Everything seems to be getting worse, which I mean in neither an existential way nor a literal one; still, I stand by it, as even here on WordPress I find that I can no longer format wrapped text the way I like and cannot find an option to do so. (It’s probably still there, and if you know how to do it, feel free to tell me, but I’ll look it up later.) I scroll through maybe half a dozen AI and sponsored results when I Google something, looking for the still-relatively-authoritative Wikipedia or Mayo Clinic or New York Times source for whatever question I have. I’ve left Twitter entirely and post on Bluesky with only moderate enthusiasm, wondering how long it will be until that platform, in the name of “free speech,” enables the very worst bullies, grifters, and conspiracy theorists to suck all the oxygen out of the place as they’ve done elsewhere. I have to sift through sometimes dozens of posts on Instagram or Facebook to find friends’ vacation photos or funny memes, or content from artists or musicians or writers I’ve actually deliberately chosen to follow. (Pinterest is still fine.) And I sit with all this a week before Donald Trump is again inaugurated as President, a specter for which I have even less enthusiasm than I do for social media; an event that will undoubtedly provide the spark for the tinder of racism, nativism, misogyny, homophobia, transphobia, end-stage capitalism, anti-Semitism and anti-Muslim sentiment, oligarchy, and kakistocracy (did I miss anything?) to consume the hearts and lives of many, and it won’t even lower our egg prices, I’m sorry to say. Sitting with this dread has cost me entire days, that plus a New Year’s round of COVID, so I cannot say I was in my finest humor when I showed up to church this morning.

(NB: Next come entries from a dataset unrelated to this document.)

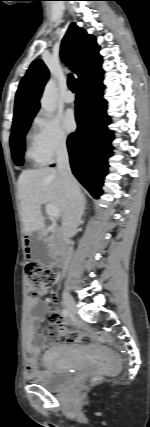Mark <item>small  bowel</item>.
Instances as JSON below:
<instances>
[{
	"label": "small bowel",
	"mask_w": 150,
	"mask_h": 427,
	"mask_svg": "<svg viewBox=\"0 0 150 427\" xmlns=\"http://www.w3.org/2000/svg\"><path fill=\"white\" fill-rule=\"evenodd\" d=\"M48 303L49 300L29 301L26 331V350L29 355L27 360V373L29 379H42L46 376V373L40 372L36 367V360L41 353L43 344V337L36 332V327L48 312L50 313L49 319L54 323V326L49 330V338L51 341L64 337L68 342L79 346L89 343V339L85 336H81L74 325L69 324L60 317L57 308H52L49 311Z\"/></svg>",
	"instance_id": "obj_1"
}]
</instances>
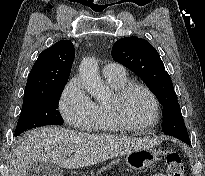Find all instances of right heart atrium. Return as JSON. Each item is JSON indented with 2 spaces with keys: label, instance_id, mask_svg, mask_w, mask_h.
I'll list each match as a JSON object with an SVG mask.
<instances>
[{
  "label": "right heart atrium",
  "instance_id": "1",
  "mask_svg": "<svg viewBox=\"0 0 205 176\" xmlns=\"http://www.w3.org/2000/svg\"><path fill=\"white\" fill-rule=\"evenodd\" d=\"M58 108L64 120L76 130L90 128L96 115V105L84 90L79 77L66 84Z\"/></svg>",
  "mask_w": 205,
  "mask_h": 176
}]
</instances>
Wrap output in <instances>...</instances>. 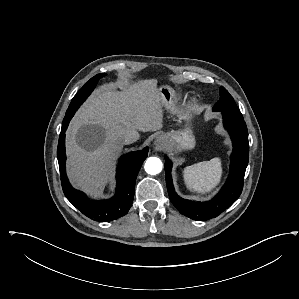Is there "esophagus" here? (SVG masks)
Masks as SVG:
<instances>
[{"mask_svg":"<svg viewBox=\"0 0 299 299\" xmlns=\"http://www.w3.org/2000/svg\"><path fill=\"white\" fill-rule=\"evenodd\" d=\"M154 145L157 150H161L164 147V142L161 138H156Z\"/></svg>","mask_w":299,"mask_h":299,"instance_id":"obj_1","label":"esophagus"}]
</instances>
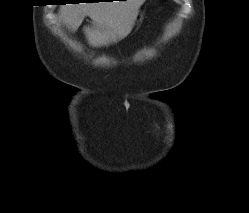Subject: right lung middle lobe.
Listing matches in <instances>:
<instances>
[{"label": "right lung middle lobe", "instance_id": "right-lung-middle-lobe-1", "mask_svg": "<svg viewBox=\"0 0 249 213\" xmlns=\"http://www.w3.org/2000/svg\"><path fill=\"white\" fill-rule=\"evenodd\" d=\"M68 1L74 2V0H68Z\"/></svg>", "mask_w": 249, "mask_h": 213}]
</instances>
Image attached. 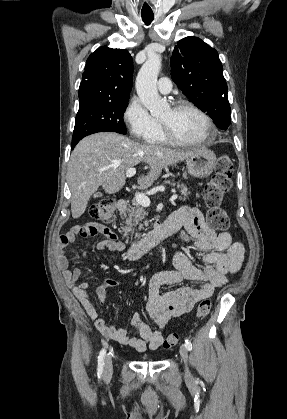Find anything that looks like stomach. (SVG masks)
<instances>
[{
	"label": "stomach",
	"mask_w": 287,
	"mask_h": 419,
	"mask_svg": "<svg viewBox=\"0 0 287 419\" xmlns=\"http://www.w3.org/2000/svg\"><path fill=\"white\" fill-rule=\"evenodd\" d=\"M187 170L196 178H207L216 167V155L208 149L202 148L186 159Z\"/></svg>",
	"instance_id": "obj_1"
}]
</instances>
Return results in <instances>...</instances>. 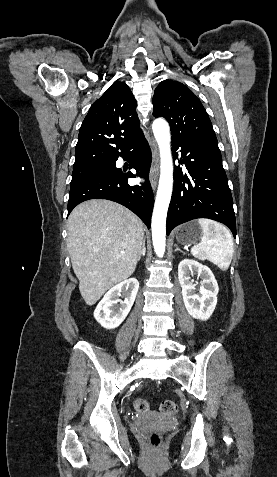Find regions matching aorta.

The Gospel today was from Luke 3, in which Jesus is baptized by his cousin, prophet, and co-minister John. The baptism Jesus has come to offer, John notes, is that of the Holy Spirit and fire. “His winnowing fork is in his hand,” John declares, “to clear his threshing floor and to gather
the wheat into his granary, but the chaff he will burn with unquenchable fire” (Luke 3:17). Baptism is necessarily a destructive force as well as a restorative one—and baptism begins to act as restorative, as a winnowing fork, in us when we defy the forces of destruction.
Defiance is made holy when we defy, among other things, the polluted waters in which our physical and digital selves live. The folks we call saints and heroes are those who mastered that holy defiance, who knew when to draw lines and stand behind them in perfect love and service. In those people the chaff has burned—not merely that of hate, wrath, greed, and the like, but the chaff of despair, the chaff I personally need God to burn in my heart like yesterday. The restoration for which God hopes and continues to hope in us was embodied by Jesus in the way he lived, in the complete absence of chaff.
“In God’s company, we can do hard things,” notes Rev. M. Jade Kaiser, and everything feels hard right now—and the chaff must be burned because it will choke the wheat in the field and overwhelm it in the harvest. I can’t afford for my temporal and technological despair to become existential; I don’t think any of us can. But in baptism, God promised us company, and promised to partner with us in the destruction of the destructive. I think that’s a promise anyone can embrace. I think pretty much everyone has to do so, if we have any chance of surviving, and helping our neighbors survive, the fires that are coming—the literal fires as well as the metaphorical ones. In that, God can be well pleased.